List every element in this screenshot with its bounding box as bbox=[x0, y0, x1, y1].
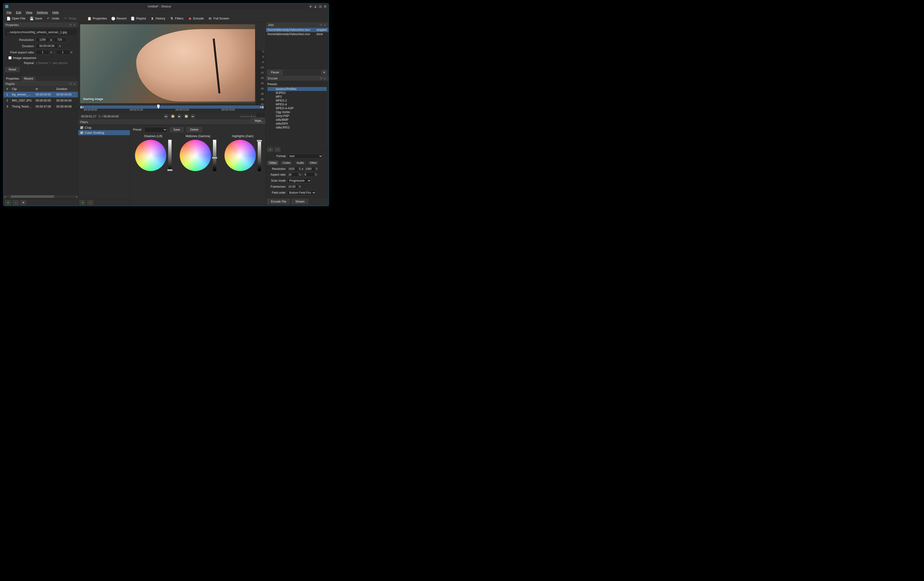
menu-edit[interactable]: Edit bbox=[14, 10, 23, 15]
panel-close-icon[interactable]: ✕ bbox=[261, 120, 264, 124]
panel-close-icon[interactable]: ✕ bbox=[73, 23, 76, 27]
tab-audio[interactable]: Audio bbox=[295, 161, 306, 165]
panel-float-icon[interactable]: ❐ bbox=[319, 77, 322, 80]
enc-ar-b-input[interactable] bbox=[303, 172, 315, 177]
encode-preset-item[interactable]: MJPEG bbox=[267, 91, 327, 95]
shadows-color-wheel[interactable] bbox=[135, 140, 166, 171]
playlist-remove-button[interactable]: － bbox=[13, 200, 18, 205]
image-sequence-checkbox[interactable] bbox=[8, 56, 12, 59]
midtones-luma-slider[interactable] bbox=[213, 140, 216, 171]
minimize-button[interactable]: ▴ bbox=[314, 5, 317, 8]
encode-preset-item[interactable]: stills/DPX bbox=[267, 122, 327, 125]
encode-preset-item[interactable]: Ogg Vorbis bbox=[267, 110, 327, 114]
video-preview[interactable]: Starting image bbox=[80, 24, 255, 103]
filter-item[interactable]: Crop bbox=[78, 125, 130, 130]
menu-settings[interactable]: Settings bbox=[35, 10, 50, 15]
panel-close-icon[interactable]: ✕ bbox=[73, 82, 76, 86]
enc-width-input[interactable] bbox=[287, 167, 299, 171]
encode-preset-item[interactable]: lossless/ProRes bbox=[267, 87, 327, 91]
filter-remove-button[interactable]: － bbox=[87, 200, 93, 205]
tab-recent[interactable]: Recent bbox=[21, 76, 36, 81]
menu-help[interactable]: Help bbox=[50, 10, 61, 15]
scan-mode-select[interactable]: Progressive bbox=[287, 178, 311, 183]
filter-item[interactable]: Color Grading bbox=[78, 130, 130, 135]
enc-ar-a-input[interactable] bbox=[287, 172, 299, 177]
tab-codec[interactable]: Codec bbox=[280, 161, 293, 165]
highlights-luma-slider[interactable] bbox=[258, 140, 261, 171]
play-button[interactable]: ▶ bbox=[177, 114, 182, 119]
encode-preset-item[interactable]: stills/JPEG bbox=[267, 125, 327, 129]
playlist-row[interactable]: 3Timing Testsl…00:00:47:0800:00:40:08 bbox=[3, 104, 78, 110]
job-row[interactable]: /home/ddennedy/Videos/test.movdone bbox=[266, 32, 328, 36]
panel-close-icon[interactable]: ✕ bbox=[323, 77, 327, 80]
playlist-scrollbar[interactable]: ‹› bbox=[3, 195, 78, 198]
preset-delete-button[interactable]: Delete bbox=[186, 127, 202, 132]
encode-preset-item[interactable]: MPEG-4 bbox=[267, 102, 327, 106]
par-b-input[interactable] bbox=[56, 50, 69, 54]
res-width-input[interactable] bbox=[36, 37, 50, 42]
properties-toggle[interactable]: 📋Properties bbox=[86, 16, 108, 21]
fast-forward-button[interactable]: ⏩ bbox=[184, 114, 189, 119]
menu-view[interactable]: View bbox=[23, 10, 34, 15]
encode-preset-item[interactable]: MPEG-2 bbox=[267, 99, 327, 102]
reset-button[interactable]: Reset bbox=[5, 67, 20, 72]
redo-button[interactable]: ↷Redo bbox=[63, 16, 77, 21]
tab-properties[interactable]: Properties bbox=[3, 76, 21, 81]
history-toggle[interactable]: ⧗History bbox=[149, 16, 166, 21]
duration-input[interactable] bbox=[36, 43, 58, 48]
shadows-luma-slider[interactable] bbox=[168, 140, 172, 171]
fps-input[interactable] bbox=[287, 185, 299, 189]
job-row[interactable]: /home/ddennedy/Videos/test.movstopped bbox=[266, 28, 328, 32]
close-button[interactable]: ✕ bbox=[323, 5, 327, 8]
filters-toggle[interactable]: ⚗Filters bbox=[169, 16, 184, 21]
playlist-toggle[interactable]: 📑Playlist bbox=[130, 16, 147, 21]
encode-preset-item[interactable]: MP3 bbox=[267, 95, 327, 99]
save-button[interactable]: 💾Save bbox=[29, 16, 43, 21]
fullscreen-button[interactable]: ✉Full Screen bbox=[207, 16, 230, 21]
timeline[interactable]: |00:00:00;00|00:00:01;00|00:00:02;00|00:… bbox=[80, 105, 264, 113]
par-a-input[interactable] bbox=[36, 50, 50, 54]
playlist-add-button[interactable]: ＋ bbox=[5, 200, 11, 205]
preset-select[interactable] bbox=[144, 127, 167, 132]
filter-add-button[interactable]: ＋ bbox=[80, 200, 86, 205]
panel-close-icon[interactable]: ✕ bbox=[323, 23, 327, 27]
res-height-input[interactable] bbox=[53, 37, 66, 42]
panel-float-icon[interactable]: ❐ bbox=[69, 23, 72, 27]
panel-float-icon[interactable]: ❐ bbox=[69, 82, 72, 86]
preset-remove-button[interactable]: － bbox=[275, 147, 280, 152]
playlist-menu-button[interactable]: ≡ bbox=[20, 200, 26, 205]
field-order-select[interactable]: Bottom Field First bbox=[287, 190, 316, 195]
midtones-color-wheel[interactable] bbox=[180, 140, 211, 171]
encode-file-button[interactable]: Encode File bbox=[267, 199, 290, 204]
format-select[interactable]: mov bbox=[287, 154, 323, 158]
encode-toggle[interactable]: ⏺Encode bbox=[187, 16, 205, 21]
rewind-button[interactable]: ⏪ bbox=[170, 114, 175, 119]
recent-toggle[interactable]: 🕘Recent bbox=[110, 16, 127, 21]
tab-other[interactable]: Other bbox=[308, 161, 319, 165]
encode-preset-item[interactable]: MPEG-4-ASP bbox=[267, 106, 327, 110]
panel-float-icon[interactable]: ❐ bbox=[256, 120, 260, 124]
enc-height-input[interactable] bbox=[304, 167, 315, 171]
encode-preset-item[interactable]: Sony-PSP bbox=[267, 114, 327, 118]
preset-save-button[interactable]: Save bbox=[170, 127, 183, 132]
filters-panel-header: Filters ❐ ✕ bbox=[78, 120, 266, 125]
highlights-color-wheel[interactable] bbox=[224, 140, 256, 171]
jobs-menu-button[interactable]: ≡ bbox=[321, 70, 327, 75]
open-file-button[interactable]: 📄Open File bbox=[5, 16, 26, 21]
rollup-button[interactable]: ▾ bbox=[309, 5, 313, 8]
tab-video[interactable]: Video bbox=[267, 161, 279, 165]
preset-add-button[interactable]: ＋ bbox=[267, 147, 273, 152]
spinner-icon[interactable]: ⇅ bbox=[59, 45, 62, 48]
undo-button[interactable]: ↶Undo bbox=[46, 16, 60, 21]
encode-preset-item[interactable]: stills/BMP bbox=[267, 118, 327, 122]
stream-button[interactable]: Stream bbox=[292, 199, 308, 204]
playlist-row[interactable]: 1blg_wheels_…00:00:00:0000:00:04:00 bbox=[3, 92, 78, 98]
panel-float-icon[interactable]: ❐ bbox=[319, 23, 322, 27]
menu-file[interactable]: File bbox=[5, 10, 13, 15]
jobs-pause-button[interactable]: Pause bbox=[267, 70, 283, 75]
skip-start-button[interactable]: ⏮ bbox=[163, 114, 168, 119]
skip-end-button[interactable]: ⏭ bbox=[191, 114, 195, 119]
menubar: File Edit View Settings Help bbox=[3, 9, 328, 15]
playlist-row[interactable]: 2IMG_0357.JPG00:00:00:0000:00:04:00 bbox=[3, 98, 78, 104]
maximize-button[interactable]: ◻ bbox=[318, 5, 322, 8]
+ + +
What to produce:
List each line of the entries that holds the string "Edit".

Expected answer:
menu-edit[interactable]: Edit bbox=[14, 10, 23, 15]
menubar: File Edit View Settings Help bbox=[3, 9, 328, 15]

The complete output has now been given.